The long hiking trail at Tualatin River NWR is open, and this refuge always offers some good birding in the spring and early summer. A pair of Blue-winged Teal was in the southwest pond.
As is typical for this species, this Hutton’s Vireo stayed back in heavy cover.
It is really hard to shoot a Brewer’s Blackbird against the sky without ending up with just a silhouette, but I keep trying.
Long-billed Dowitcher was the most common shorebird on this visit. It is nice to see them in full breeding plumage.
The best bird of the trip was this Pectoral Sandpiper. Pectorals are regular autumn migrants in this area, but are very rare in spring.
An Orchard Oriole has been showing off for birders in southeast Portland for a few weeks now. This is the 15th record of this species in Oregon.
The chances of just running across an Orchard Oriole in Oregon are very slim, so when one sets up camp at an accessible site close to home, I am obligated to go see her.
My current birding goal is to see 400 species in Oregon. There are very few regularly occurring species that I haven’t seen, so if I am going to make my goal I must rely on seeing vagrants, such as this bird. My chase radius is short, and I don’t get to travel much, so local rarities are my only hope.
I spent some time exploring the area just west of the Sandy River Delta in Troutdale, OR. A section of the 40-Mile Loop Trail starts just north of I-84 and runs north along the Sandy River, then west past Company Lake along the Columbia River. This baby Great Horned Owl was hanging out near the mouth of the Sandy.
The area is home to large FedEx and Amazon facilities, but there are still some weedy fields that attract open country birds like Savannah Sparrow and this Lazuli Bunting. Note the swallow photo bomb.

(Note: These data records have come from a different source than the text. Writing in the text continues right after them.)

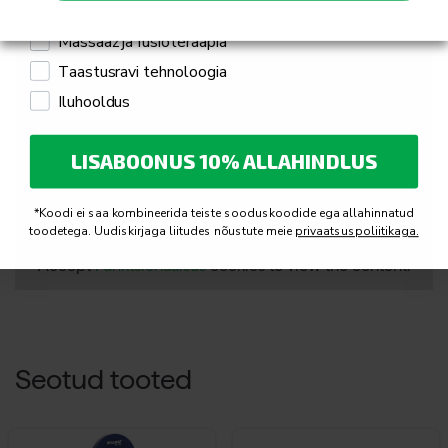
Jõusaali seadmed ja treeningseadmed
Massaaž ja füsioteraapia
Taastusravi tehnoloogia
Iluhooldus
LISABOONUS 10% ALLAHINDLUS
*Koodi ei saa kombineerida teiste sooduskoodide ega allahinnatud
toodetega. Uudiskirjaga liitudes nõustute meie
privaatsuspoliitikaga.
Accept
Funktsionaalsus
cookies to view the content.
Seotud tooted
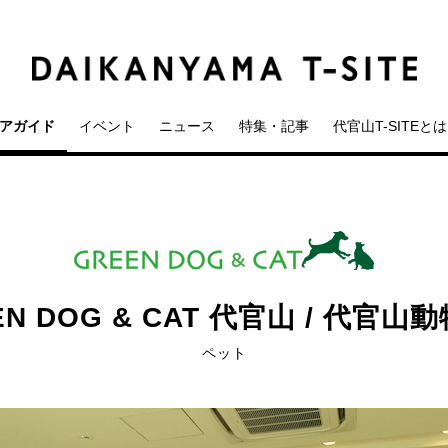
アガイド
イベント
ニュース
特集・記事
代官山T-SITEとは
EN DOG & CAT 代官山 / 代官山
ペット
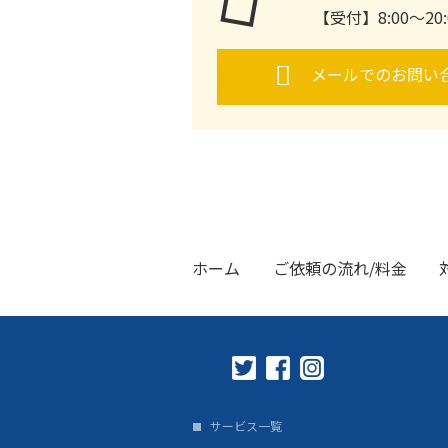
【受付】8:00～2
メールでのお問い
ホーム
ご依頼の流れ/料金
サービス一覧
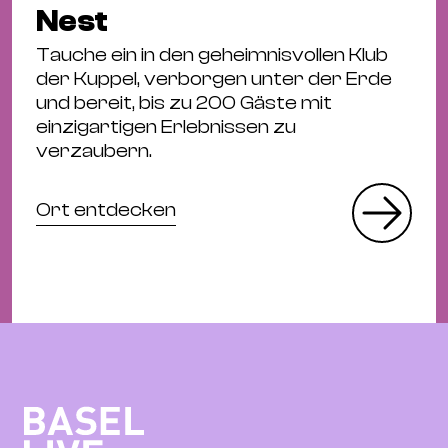
Nest
Tauche ein in den geheimnisvollen Klub
der Kuppel, verborgen unter der Erde
und bereit, bis zu 200 Gäste mit
einzigartigen Erlebnissen zu
verzaubern.
Ort entdecken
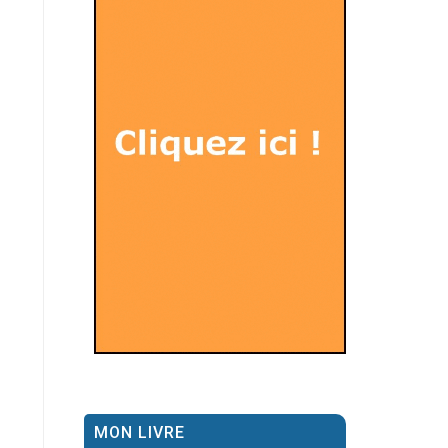
MON LIVRE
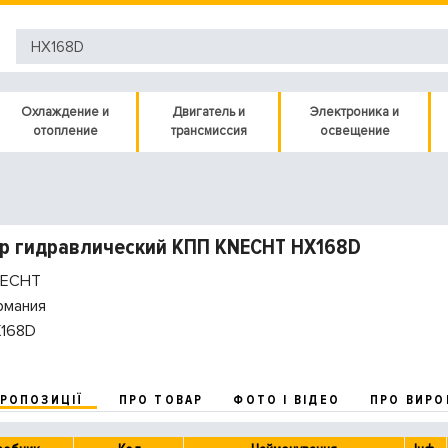
Охлаждение и
Двигатель и
Электроника и
отопление
трансмиссия
освещение
р гидравлический КПП KNECHT HX168D
ECHT
рмания
168D
ПРОПОЗИЦІЇ
ПРО ТОВАР
ФОТО І ВІДЕО
ПРО ВИРО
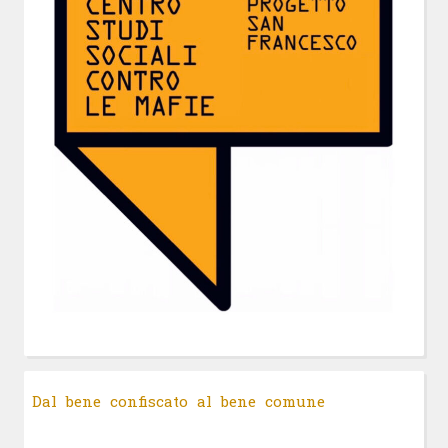
Dal bene confiscato al bene comune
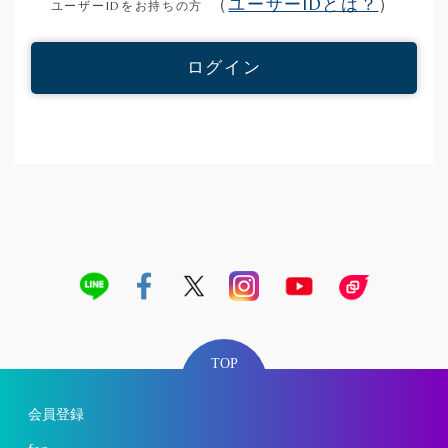
（
ユーザーIDとは？
）
ユーザーIDをお持ちの方
ログイン
TOP
会員登録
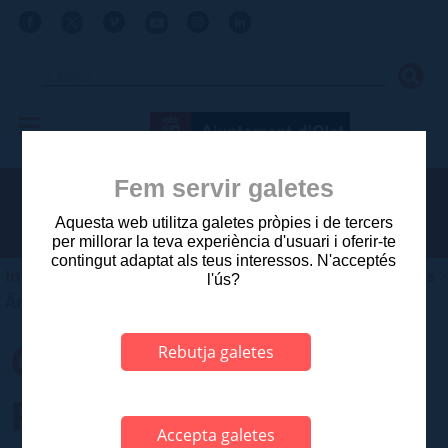
Fem servir galetes
Aquesta web utilitza galetes pròpies i de tercers
per millorar la teva experiència d'usuari i oferir-te
contingut adaptat als teus interessos. N'acceptés
Inici
>
Ajuntament
>
Àrees i departaments municipals
>
l'ús?
Àrees i departaments municipals
OBSERVATORI DEL
Rebutja galetes
PAISATGE
Accepta galetes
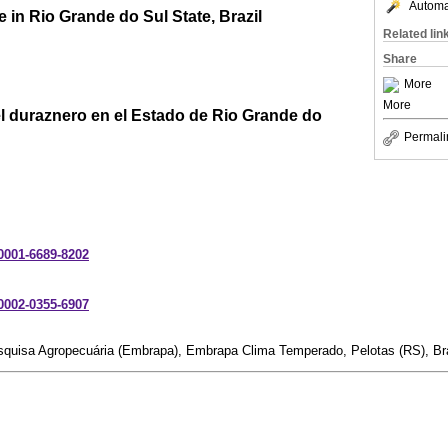
Automat
e in Rio Grande do Sul State, Brazil
Related lin
Share
More
More
l duraznero en el Estado de Rio Grande do
Permali
-0001-6689-8202
-0002-0355-6907
squisa Agropecuária (Embrapa), Embrapa Clima Temperado, Pelotas (RS), Bra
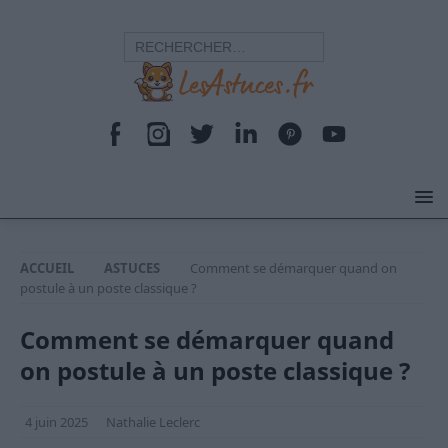
ACCUEIL
ASTUCES
Comment se démarquer quand on
postule à un poste classique ?
Comment se démarquer quand
on postule à un poste classique ?
4 juin 2025
Nathalie Leclerc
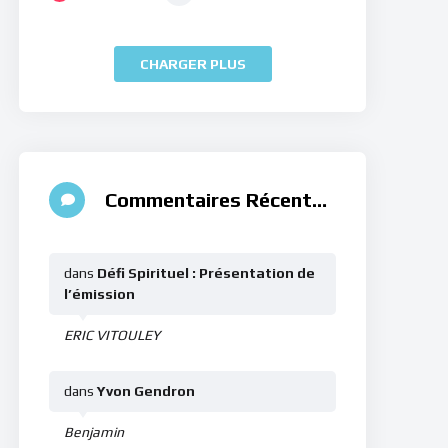
CHARGER PLUS
Commentaires Récents
dans
Défi Spirituel : Présentation de
l’émission
ERIC VITOULEY
dans
Yvon Gendron
Benjamin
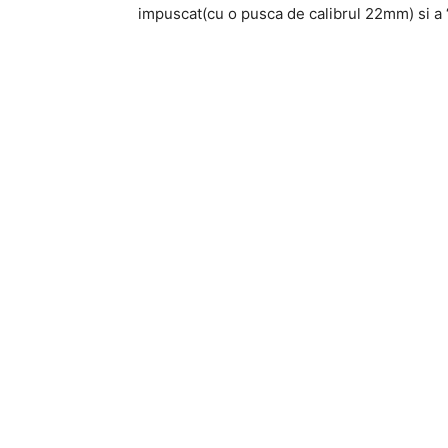
impuscat(cu o pusca de calibrul 22mm) si a “s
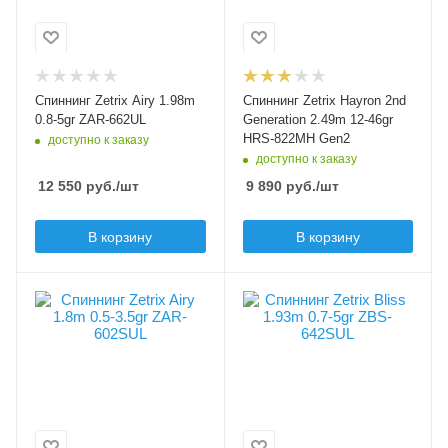
1.98
0.8-1.7
Тест по приманкам min,
Материал рукоятки
EVA
гр
0.8
Модель удилища
Спиннинг Zetrix Airy 1.98m
Спиннинг Zetrix Hayron 2nd
Hayron Gen2
Тест по приманкам
0.8-5gr ZAR-662UL
Generation 2.49m 12-46gr
max, гр
HRS-822MH Gen2
доступно к заказу
Длина удилища, м
5
доступно к заказу
2.49
12 550
руб.
/шт
9 890
руб.
/шт
Тип вершинки
Тест по приманкам min,
tubular (полая)
гр
12
В корзину
В корзину
Мощность удилища
UL - ultralight
Тест по приманкам
max, гр
Секций
Секций
46
2
2
Верхний тест удилища
Модель удилища
Модель удилища
до, гр
Airy
Bliss
46
Длина удилища, м
Длина удилища, м
Строй удилища
1.8
1.93
fast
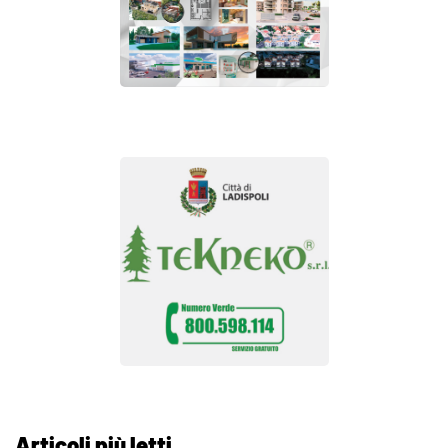
Articoli più letti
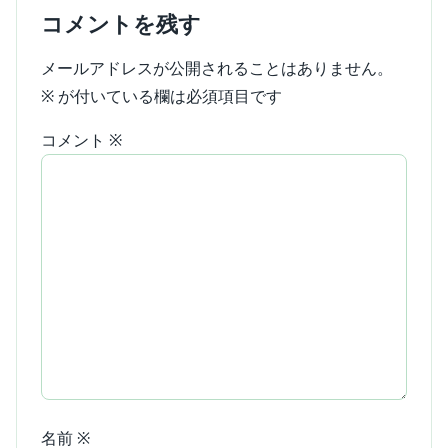
コメントを残す
メールアドレスが公開されることはありません。
※
が付いている欄は必須項目です
コメント
※
名前
※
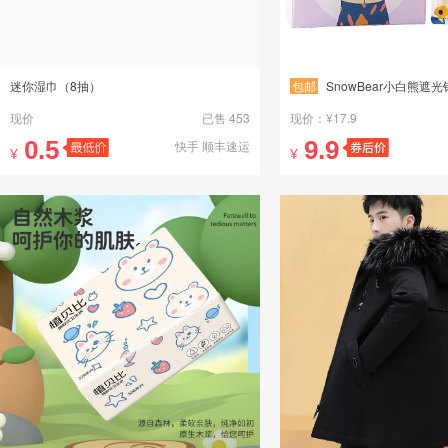
迷你湿巾（8抽）
包邮
SnowBear小白熊遮光铝箔奶粉袋便携一
现价
已售 453
现价：¥17.9
0.5
9.9
快手 顺丰速运
¥
¥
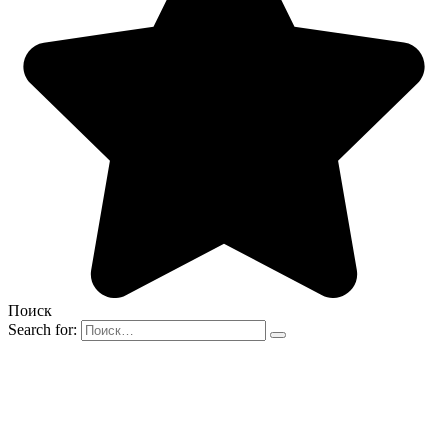
Поиск
Search for:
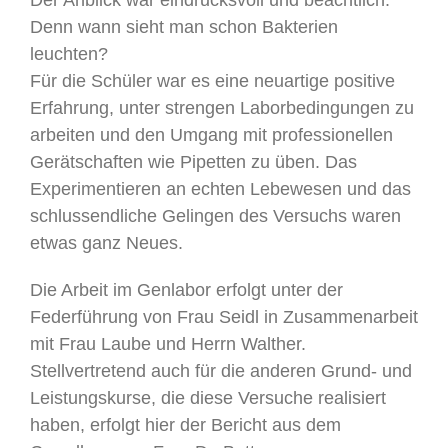
Denn wann sieht man schon Bakterien
leuchten?
Für die Schüler war es eine neuartige positive
Erfahrung, unter strengen Laborbedingungen zu
arbeiten und den Umgang mit professionellen
Gerätschaften wie Pipetten zu üben. Das
Experimentieren an echten Lebewesen und das
schlussendliche Gelingen des Versuchs waren
etwas ganz Neues.
Die Arbeit im Genlabor erfolgt unter der
Federführung von Frau Seidl in Zusammenarbeit
mit Frau Laube und Herrn Walther.
Stellvertretend auch für die anderen Grund- und
Leistungskurse, die diese Versuche realisiert
haben, erfolgt hier der Bericht aus dem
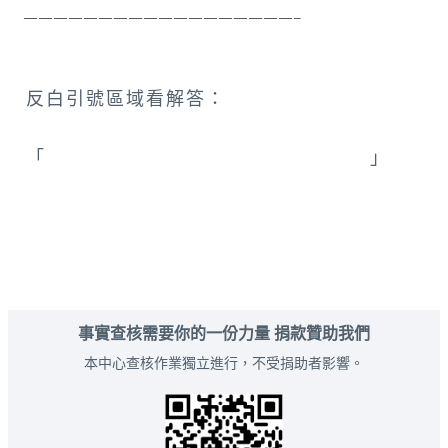
 ——————————————————–
反白引號區域看解答：
「
英格蘭_伯明翰_Selfridges百貨大樓
」
事實查核需要你的一份力量 捐款贊助我們
本中心查核作業獨立進行，不受捐助者影響。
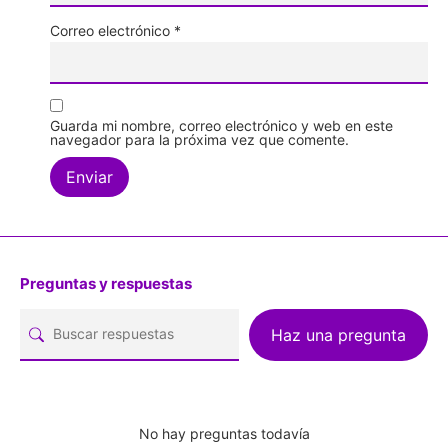
Correo electrónico
*
Guarda mi nombre, correo electrónico y web en este
navegador para la próxima vez que comente.
Preguntas y respuestas
Haz una pregunta
No hay preguntas todavía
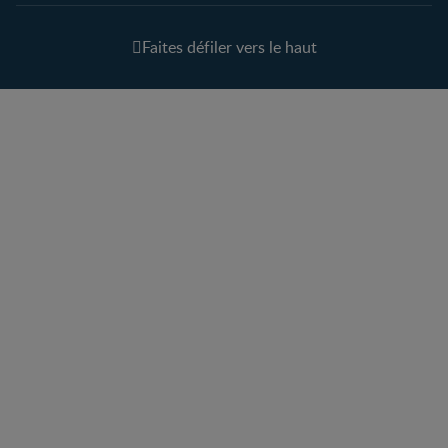
Faites défiler vers le haut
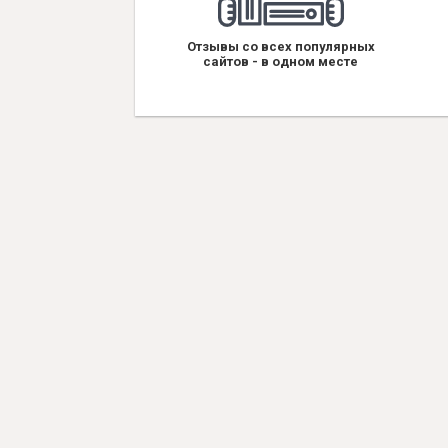
Отзывы со всех популярных
сайтов - в одном месте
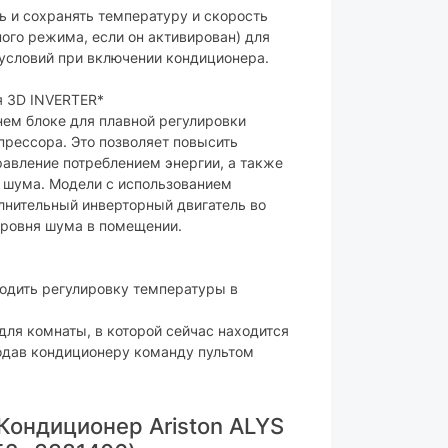
опционально
ь и сохранять температуру и скорость
с дисплеем
ного режима, если он активирован) для
условий при включении кондиционера.
реннего блока
я 3D INVERTER*
53 дБ
нем блоке для плавной регулировки
прессора. Это позволяет повысить
805x285x194 мм
равление потреблением энергии, а также
7,6 кг
 шума. Модели с использованием
лнительный инверторный двигатель во
белый
уровня шума в помещении.
него блока
64 дБ
одить регулировку температуры в
720х495х270 мм
ля комнаты, в которой сейчас находится
подав кондиционеру команду пультом
23,2 кг
ара могут изменяться производителем
Кондиционер Ariston ALYS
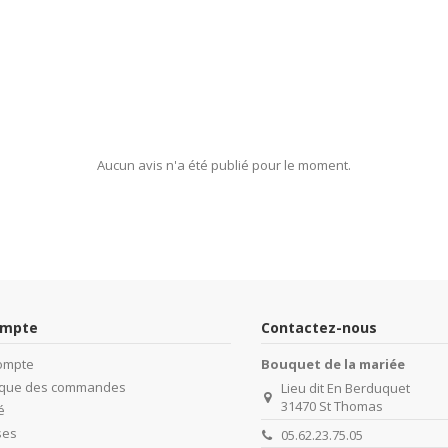
Aucun avis n'a été publié pour le moment.
ompte
Contactez-nous
ompte
Bouquet de la mariée
rique des commandes
Lieu dit En Berduquet
31470 St Thomas
é
ses
05.62.23.75.05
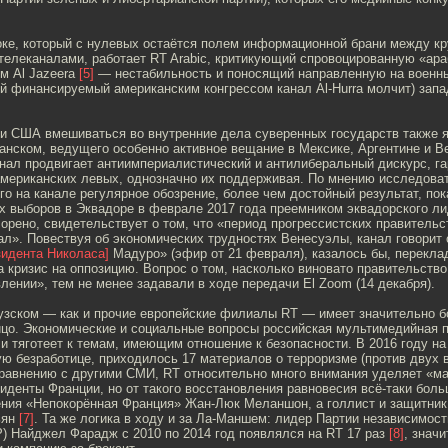
ке, который с нулевых остаётся полем информационной брани между к
елеканалами, работает RT Arabic, критикующий спровоцированную «ара
м Al Jazeera
[5]
— нестабильность и поносящий направленную на военн
ой финансируемый американским конгрессом канал Al-Hurra молчит) зап
ти США вмешиваться во внутренние дела суверенных государств также 
анском, ведущего особенно активное вещание в Мексике, Аргентине и В
нал продвигает антиимпериалистический и антилиберальный дискурс, 
американских левых, однозначно их поддерживая. По мнению исследова
о на канале регулярное обозрение, более чем достойный результат, по
их выборов в Эквадоре в феврале 2017 года преемником эквадорского л
рено, свидетельствует о том, что «период прогрессистских правительс
л». Повествуя об экономических трудностях Венесуэлы, канал говорит
зидента Николаса]
Мадуро» (эфир от 21 февраля), казалось бы, перекл
а кризис на оппозицию. Вопрос о том, насколько виновато правительств
ении», тем не менее задавали в ходе передачи El Zoom (14 декабря).
узском — как и прочие европейские филиалы RT — имеет значительно б
ицо. Экономические и социальные вопросы российская мультимедийная
 и тяготеет к темам, имеющим отношение к безопасности. В 2016 году на
ю безработице, приходилось 17 материалов о терроризме (против двух в
сравнению с другими СМИ, RT относительно много внимания уделяет «м
иденты Франции, но от такого восстановления равновесия всё-таки бол
ения «Непокорённая Франция» Жан-Люк Меланшон, а голлист и защитник
ьян
[7]
. Та же логика в ходу и за Ла-Маншем: лидер Партии независимос
P) Найджел Фарадж с 2010 по 2014 год появлялся на RT 17 раз
[8]
, знач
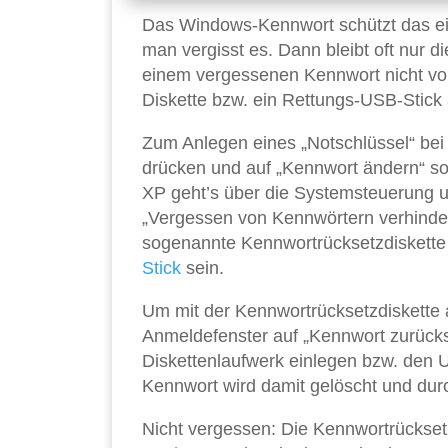
Das Windows-Kennwort schützt das ei
man vergisst es. Dann bleibt oft nur d
einem vergessenen Kennwort nicht vor
Diskette bzw. ein Rettungs-USB-Stick
Zum Anlegen eines „Notschlüssel“ be
drücken und auf „Kennwort ändern“ so
XP geht’s über die Systemsteuerung 
„Vergessen von Kennwörtern verhinder
sogenannte Kennwortrücksetzdiskette
Stick
sein.
Um mit der Kennwortrücksetzdiskett
Anmeldefenster auf „Kennwort zurückse
Diskettenlaufwerk einlegen bzw. den U
Kennwort wird damit gelöscht und durc
Nicht vergessen: Die Kennwortrücksetz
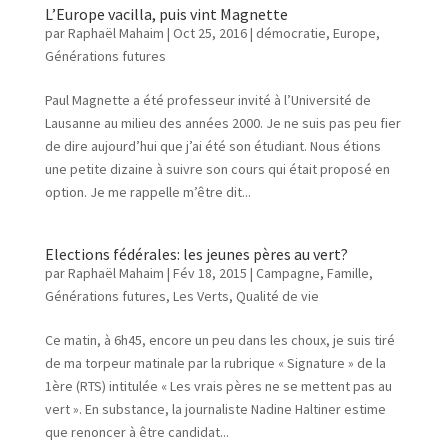
L’Europe vacilla, puis vint Magnette
par
Raphaël Mahaim
|
Oct 25, 2016
|
démocratie
,
Europe
,
Générations futures
Paul Magnette a été professeur invité à l’Université de
Lausanne au milieu des années 2000. Je ne suis pas peu fier
de dire aujourd’hui que j’ai été son étudiant. Nous étions
une petite dizaine à suivre son cours qui était proposé en
option. Je me rappelle m’être dit...
Elections fédérales: les jeunes pères au vert?
par
Raphaël Mahaim
|
Fév 18, 2015
|
Campagne
,
Famille
,
Générations futures
,
Les Verts
,
Qualité de vie
Ce matin, à 6h45, encore un peu dans les choux, je suis tiré
de ma torpeur matinale par la rubrique « Signature » de la
1ère (RTS) intitulée « Les vrais pères ne se mettent pas au
vert ». En substance, la journaliste Nadine Haltiner estime
que renoncer à être candidat...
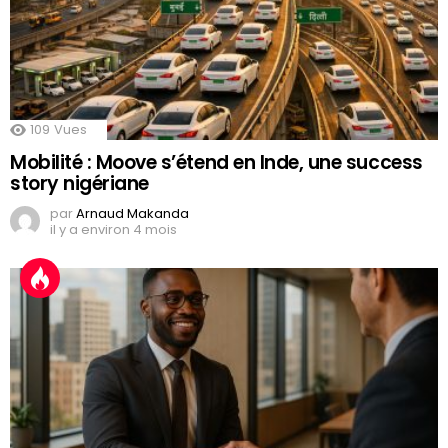
109
Vues
Mobilité : Moove s’étend en Inde, une success
story nigériane
par
Arnaud Makanda
il y a environ 4 mois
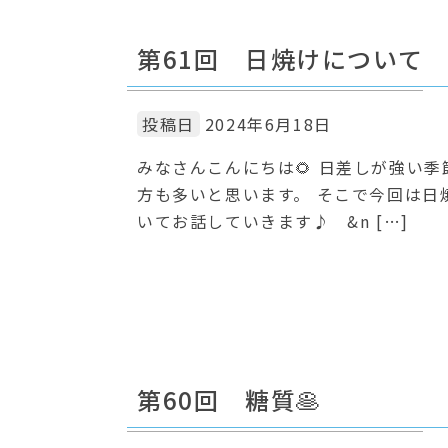
第61回 日焼けについて
投稿日
2024年6月18日
みなさんこんにちは🌻 日差しが強い
方も多いと思います。 そこで今回は日
いてお話していきます♪ &n […]
第60回 糖質🥞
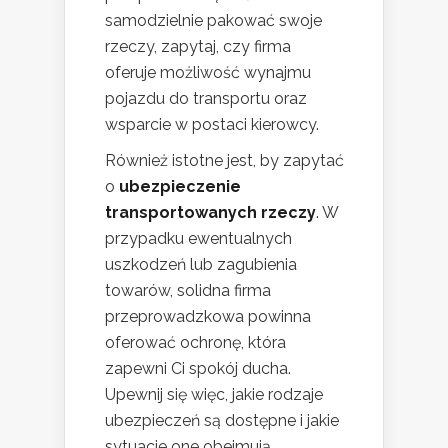
samodzielnie pakować swoje
rzeczy, zapytaj, czy firma
oferuje możliwość wynajmu
pojazdu do transportu oraz
wsparcie w postaci kierowcy.
Również istotne jest, by zapytać
o
ubezpieczenie
transportowanych rzeczy
. W
przypadku ewentualnych
uszkodzeń lub zagubienia
towarów, solidna firma
przeprowadzkowa powinna
oferować ochronę, która
zapewni Ci spokój ducha.
Upewnij się więc, jakie rodzaje
ubezpieczeń są dostępne i jakie
sytuacje one obejmują.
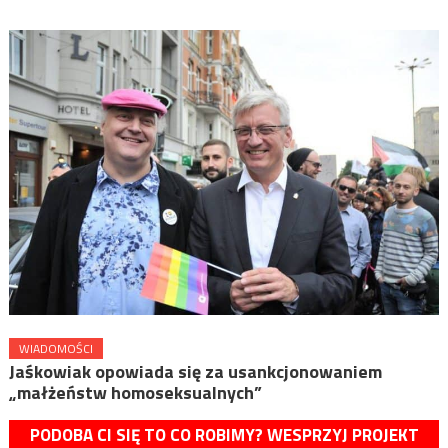
WIADOMOŚCI
Jaśkowiak opowiada się za usankcjonowaniem
„małżeństw homoseksualnych”
PODOBA CI SIĘ TO CO ROBIMY? WESPRZYJ PROJEKT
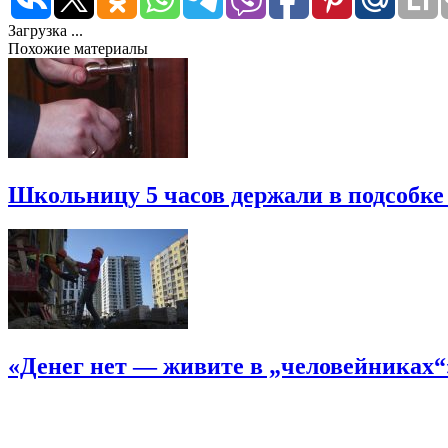
Загрузка ...
Похожие материалы
Школьницу 5 часов держали в подсобке
«Денег нет — живите в „человейниках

The highlight of this trip was the PAIR of Ash-throated Flycatchers that were hanging out near the Troutdale wastewater facility. Ash-throated Flycatchers are quite rare west of the Cascades, so it is pretty special to have a pair hanging out in Multnomah County.
A flash of rust on the tail, typical of this genus
There were a lot of dogs running around this area, but it was not nearly as crowded as the Sandy River Delta just across the river. A surprising number of vagrants have been found in this area is recent years, so it definitely warrants more visits.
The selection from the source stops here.